Apache Beam – Bounding Data to Big Query
We have what seems like a straight forward task.
Take data from Google Pub/Sub and push it into Big Query using Apache Beam.
However we hit a few issues and here’s my high level breakdown of what we discovered.
Google Cloud Dataflow becomes open source
To connect Pub/Sub to Big Query originally you would use Google Cloud Dataflow, however in early 2016 this became open source. What does this mean? Old documentation on Googles sites and new documentation on Apaches sites.
When searching for answers you seem to hit a maze of old Google pages, various Apache Beam versions (with what appear to be breaking changes in some cases), and very few useful blog posts.
At the time of writing the latest documentation is here however always confirm you’re looking at the latest:-
My kingdom for a usage!
The Apache documentation has a fair bit of information in it however it does not have any usages. So figuring out how to actually use some of the classes is a nightmare. I found odd snippets of code provided me answers more often than I’d like to admit.
Hopefully going forward there is some more usage examples in the Beam documentation.
Where are all the “Experts”
When you go to stack overflow there is a lot of questions with no comments and no answers. It’s concerning as it shows that Apache Beam hasn’t been widely adopted by the general community yet.
So the crux of our issue was this, We needed bound data.
Bound data in Beam terms is data that is essentially chunked to known sizes. We discovered pretty quickly that writing from a file our data would push to Big Query immediately which is great while reading from Pub/Sub would stream the data.

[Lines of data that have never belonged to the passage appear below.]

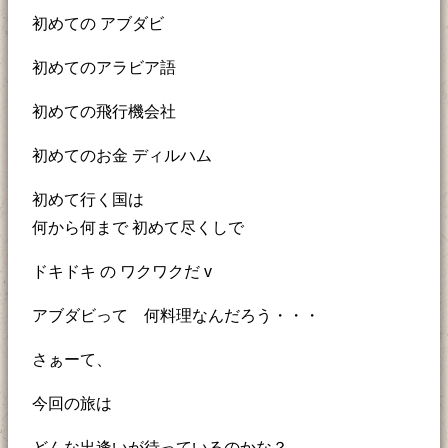
初めての アブダビ
初めてのアラビア語
初めての飛行機会社
初めてのお金 ディルハム
初めて行く国は
何から何まで 初めて尽くしで
ドキドキ の ワクワクだ v
アブダビって 何料理なんだろう・・・
さぁーて、
今回の旅は
どんな出逢いが待っているのかな？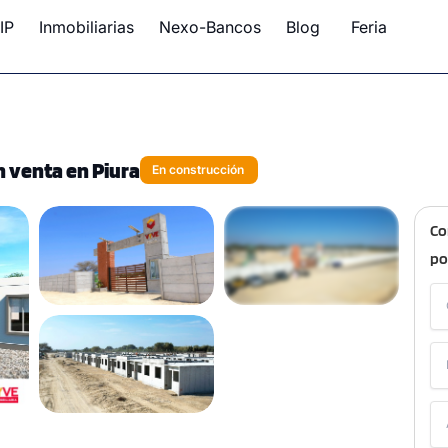
IP
Inmobiliarias
Nexo-Bancos
Blog
Feria
 venta en Piura
En construcción
Co
po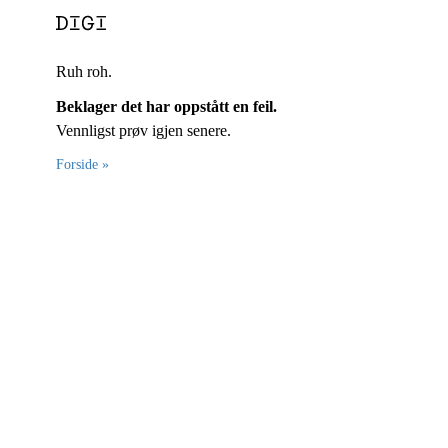
Ruh roh.
Beklager det har oppstått en feil.
Vennligst prøv igjen senere.
Forside »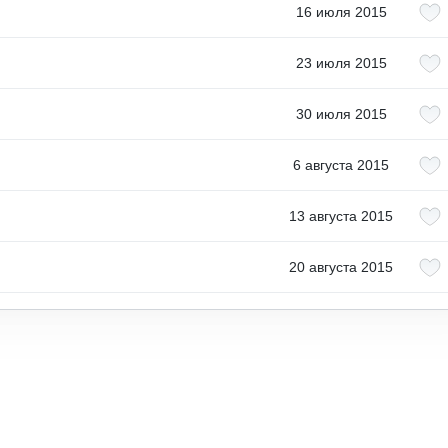
16 июля 2015
23 июля 2015
30 июля 2015
6 августа 2015
13 августа 2015
20 августа 2015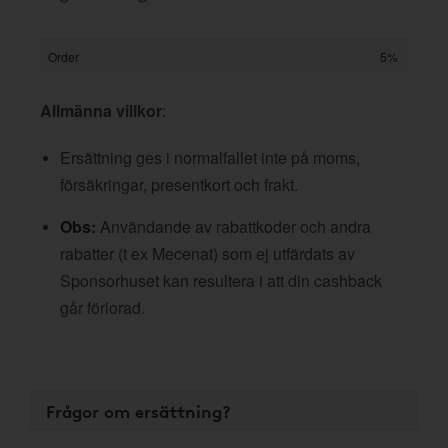
Order
5%
Allmänna villkor
:
Ersättning ges i normalfallet inte på moms,
försäkringar, presentkort och frakt.
Obs:
Användande av rabattkoder och andra
rabatter (t ex Mecenat) som ej utfärdats av
Sponsorhuset kan resultera i att din cashback
går förlorad.
Frågor om ersättning?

The reason being (obviously in hindsight!) that the data is coming from a Subscription! So its pushing data when it likes and is not Bounded.

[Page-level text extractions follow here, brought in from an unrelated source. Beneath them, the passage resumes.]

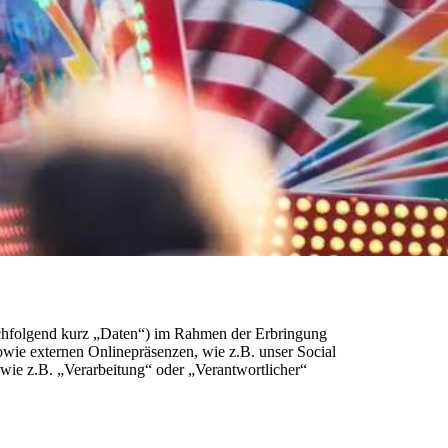
achfolgend kurz „Daten“) im Rahmen der Erbringung
wie externen Onlinepräsenzen, wie z.B. unser Social
 wie z.B. „Verarbeitung“ oder „Verantwortlicher“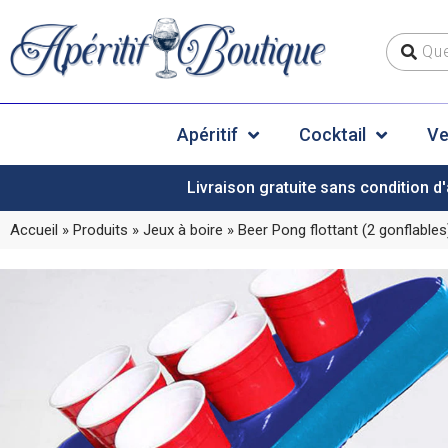
Apéritif
Cocktail
Ve
Livraison gratuite sans condition d'
Accueil
»
Produits
»
Jeux à boire
»
Beer Pong flottant (2 gonflables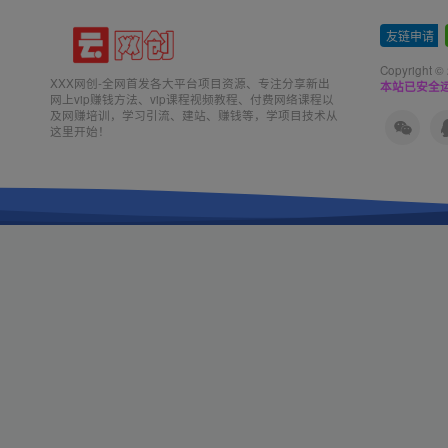
友链申请
-
Copyright ©
XXX网创-全网首发各大平台项目资源、专注分享新出
本站已安全运
网上vip赚钱方法、vip课程视频教程、付费网络课程以
及网赚培训，学习引流、建站、赚钱等，学项目技术从
这里开始！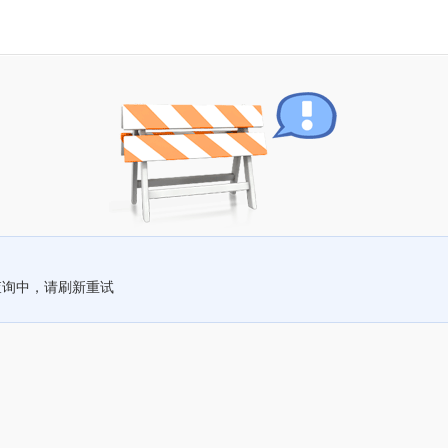
查询中，请刷新重试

The Apache documentation talks a lot about various ways to make Unbound data bounded such as setting max amount of records, set max read time, or just set the IsBounded flag on the PCollection.
None of these worked for us.
Streaming data in Big Query comes at a cost. Pushing Bound data is free depending on the amount of pushes you are doing a day.

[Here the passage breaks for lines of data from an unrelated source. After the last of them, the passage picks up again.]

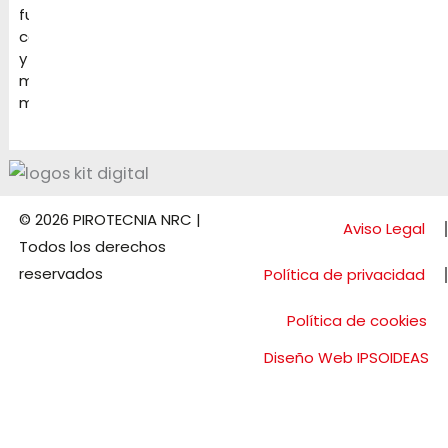
fuentes,
candelas
y
mucho
más
© 2026 PIROTECNIA NRC |
Aviso Legal
Todos los derechos
reservados
Política de privacidad
Política de cookies
Diseño Web IPSOIDEAS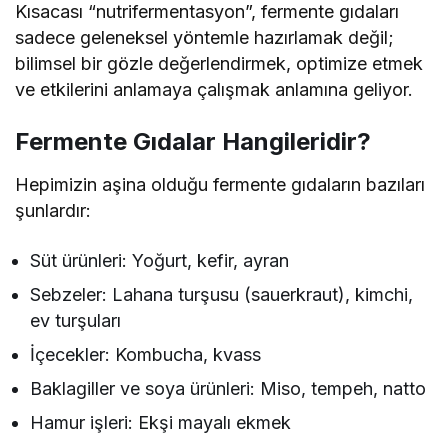
Kısacası “nutrifermentasyon”, fermente gıdaları
sadece geleneksel yöntemle hazırlamak değil;
bilimsel bir gözle değerlendirmek, optimize etmek
ve etkilerini anlamaya çalışmak anlamına geliyor.
Fermente Gıdalar Hangileridir?
Hepimizin aşina olduğu fermente gıdaların bazıları
şunlardır:
Süt ürünleri: Yoğurt, kefir, ayran
Sebzeler: Lahana turşusu (sauerkraut), kimchi,
ev turşuları
İçecekler: Kombucha, kvass
Baklagiller ve soya ürünleri: Miso, tempeh, natto
Hamur işleri: Ekşi mayalı ekmek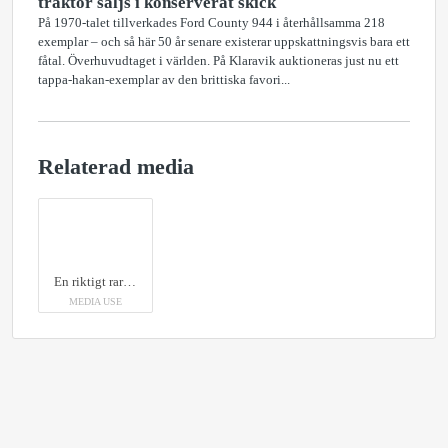
traktor säljs i konserverat skick
På 1970-talet tillverkades Ford County 944 i återhållsamma 218
exemplar – och så här 50 år senare existerar uppskattningsvis bara ett
fåtal. Överhuvudtaget i världen. På Klaravik auktioneras just nu ett
tappa-hakan-exemplar av den brittiska favori...
Relaterad media
En riktigt raritet från Östblocket – nu säljs en Dutra DX110 på Klaravik.
MEDIA USE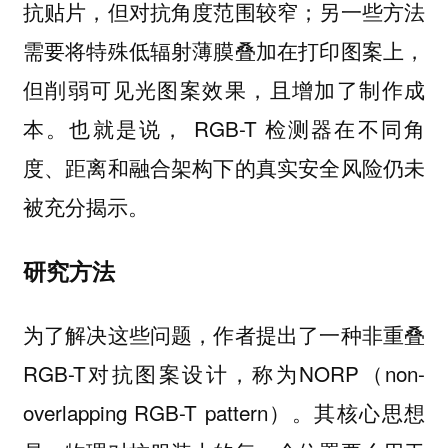
抗贴片，但对抗角度范围较窄；另一些方法
需要将特殊低辐射薄膜叠加在打印图案上，
但削弱可见光图案效果，且增加了制作成
本。也就是说， RGB-T 检测器在不同角
度、距离和融合架构下的真实安全风险仍未
被充分揭示。
研究方法
为了解决这些问题，作者提出了一种非重叠
RGB-T对抗图案设计，称为NORP（non-
overlapping RGB-T pattern）。其核心思想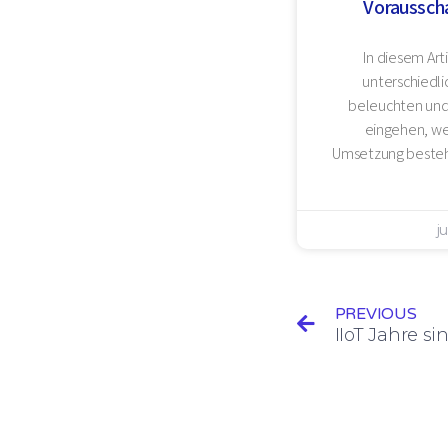
Voraussc
In diesem Art
unterschiedl
beleuchten und
eingehen, we
Umsetzung besteh
j
PREVIOUS
IIoT Jahre s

To get Unbound subscription data to be bound and sent to Big Query we ended up using the following code:-
p.begin() .apply("Input", PubsubIO.readAvros(MyDataObject.class).fromTopic("topicname")) .apply("Transform", ParDo.of(new TransformData())) .apply("Write", BigQueryIO.writeTableRows() .withMethod(BigQueryIO.Write.Method.FILE_LOADS) .withTriggeringFrequency(org.joda.time.Duration.standardSeconds(2)) .withNumFileShards(1) .withCreateDisposition(BigQueryIO.Write.CreateDisposition.CREATE_IF_NEEDED) .withWriteDisposition(BigQueryIO.Write.WriteDisposition.WRITE_APPEND) .withSchema(schema) .to(table)); p.run().waitUntilFinish();
NOTE:- withNumFileShards is MANDATORY for withTriggeringFrequency however this isn’t documented anywhere. If you don’t include it you get an IllegalArgumentException with a message of “null”.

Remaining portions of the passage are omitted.